Revisiting a Successful Reduction Rule for Dominating Set
Lukas Geis, Alexander Leonhardt, Johannes Meintrup, Ulrich Meyer, Manuel Penschuck, Lukas Retschmeier
TL;DR
This work delivers the first O(n+m)-time algorithm for applying Rule 1 in the Dominating Set problem on general graphs, showing that a single application suffices to realize the full reduction. By introducing canonical reference nodes and a linear-time pipeline to compute all suitable references and witnesses, the authors provide a practical framework that extends Rule 1 with additional pruning strategies. Empirically, the approach achieves significant data reduction and runtime speedups across real-world and synthetic graphs, with Plus/Extra variants removing orders of magnitude more nodes and edges than the original formulation and substantially improving Greedy solutions.

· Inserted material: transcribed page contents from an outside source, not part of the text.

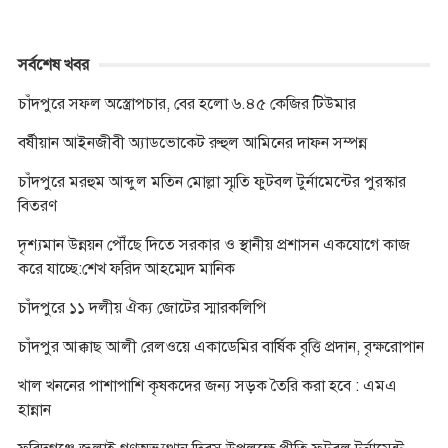
সর্বশেষ খবর
চাঁদপুরে সফল অস্ত্রোপচার, বের হলো ৬.৪৫ কেজির টিউমার
বর্ষীয়ান আইনজীবী অ্যাডভোকেট রুহুল আমিনের দাফন সম্পন্ন
চাঁদপুরে মরহুম আব্দুল মতিন মোল্লা স্মৃতি ফুটবল টুর্নামেন্টের পুরস্কার
বিতরণ
দৃশ্যমান উন্নয়ন পৌঁছে দিতে সরকার ও স্থানীয় প্রশাসন একযোগে কাজ
করে যাচ্ছে:শেখ ফরিদ আহম্মেদ মানিক
চাঁদপুরে ১১ দলীয় ঐক্য জোটের স্মারকলিপি
চাঁদপুর আক্কাছ আলী রেলওয়ে একাডেমির বার্ষিক বৃত্তি প্রদান, বৃক্ষরোপান
খাল খননের পাশাপাশি কৃষকদের জন্য সড়ক তৈরি করা হবে : এমএ
হান্নান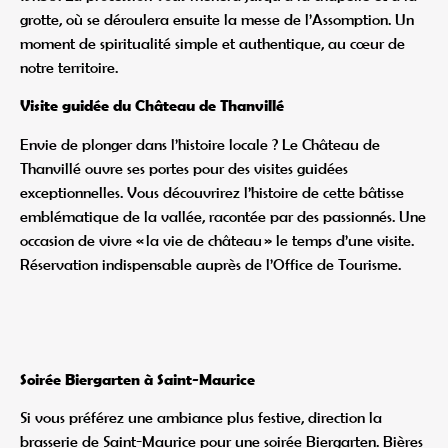
grotte, où se déroulera ensuite la messe de l’Assomption. Un
moment de spiritualité simple et authentique, au cœur de
notre territoire.
Visite guidée du Château de Thanvillé
Envie de plonger dans l’histoire locale ? Le Château de
Thanvillé ouvre ses portes pour des visites guidées
exceptionnelles. Vous découvrirez l’histoire de cette bâtisse
emblématique de la vallée, racontée par des passionnés. Une
occasion de vivre « la vie de château » le temps d’une visite.
Réservation indispensable auprès de l’Office de Tourisme.
Soirée Biergarten à Saint-Maurice
Si vous préférez une ambiance plus festive, direction la
brasserie de Saint-Maurice pour une soirée Biergarten. Bières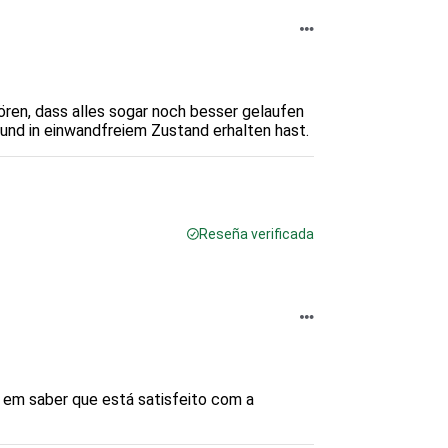
ören, dass alles sogar noch besser gelaufen 
 und in einwandfreiem Zustand erhalten hast.
Reseña verificada
 em saber que está satisfeito com a 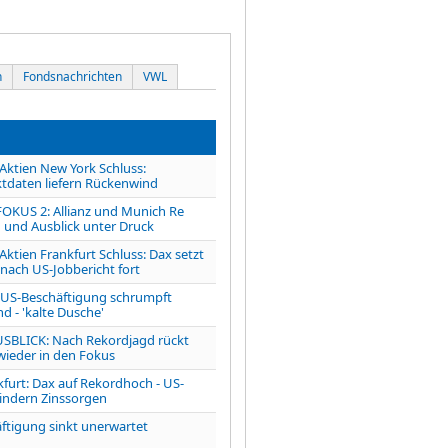
n
Fondsnachrichten
VWL
tien New York Schluss:
tdaten liefern Rückenwind
OKUS 2: Allianz und Munich Re
 und Ausblick unter Druck
ien Frankfurt Schluss: Dax setzt
 nach US-Jobbericht fort
S-Beschäftigung schrumpft
d - 'kalte Dusche'
LICK: Nach Rekordjagd rückt
 wieder in den Fokus
kfurt: Dax auf Rekordhoch - US-
indern Zinssorgen
ftigung sinkt unerwartet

The results demonstrate the practicality and impact of advanced reduction rules in preprocessing for Dominating Set, offering a foundation for more powerful kernelization and scalable solvers.
Abstract
Given a graph $G = (V, E)$ with $n$ vertices and $m$ edges, the DominatingSet problem asks for a set $D \subseteq V$ of minimal cardinality such that every vertex either is in $D$ or adjacent to a member of $D$. Although there is little hope for a kernelization algorithm on general graphs due to the W[2]-hardness of DominatingSet, data reduction rules are extensively used in practice. In this context, Rule1 due to Alber, Fellows, and Niedermeier [JACM 2004] has been shown to be very powerful, yet its best-known running time is $\mathcal{O}(n^3)$ ($= \mathcal{O}(nm)$) for general graphs. In this work, we propose, to the best of our knowledge, the first $\mathcal{O}(n + m)$-time algorithm for Rule1 on general graphs. We additionally propose simple, but practically significant, extensions to our algorithmic framework to further prune the input instances. We complement our theoretical claims with experiments that confirm the practicality of our approach. On average, we see significant speedups of over one order of magnitude while removing $59.8\times$ more nodes and $410.9\times$ more edges than the original formulation across a large dataset comprised of real-world and synthetic networks.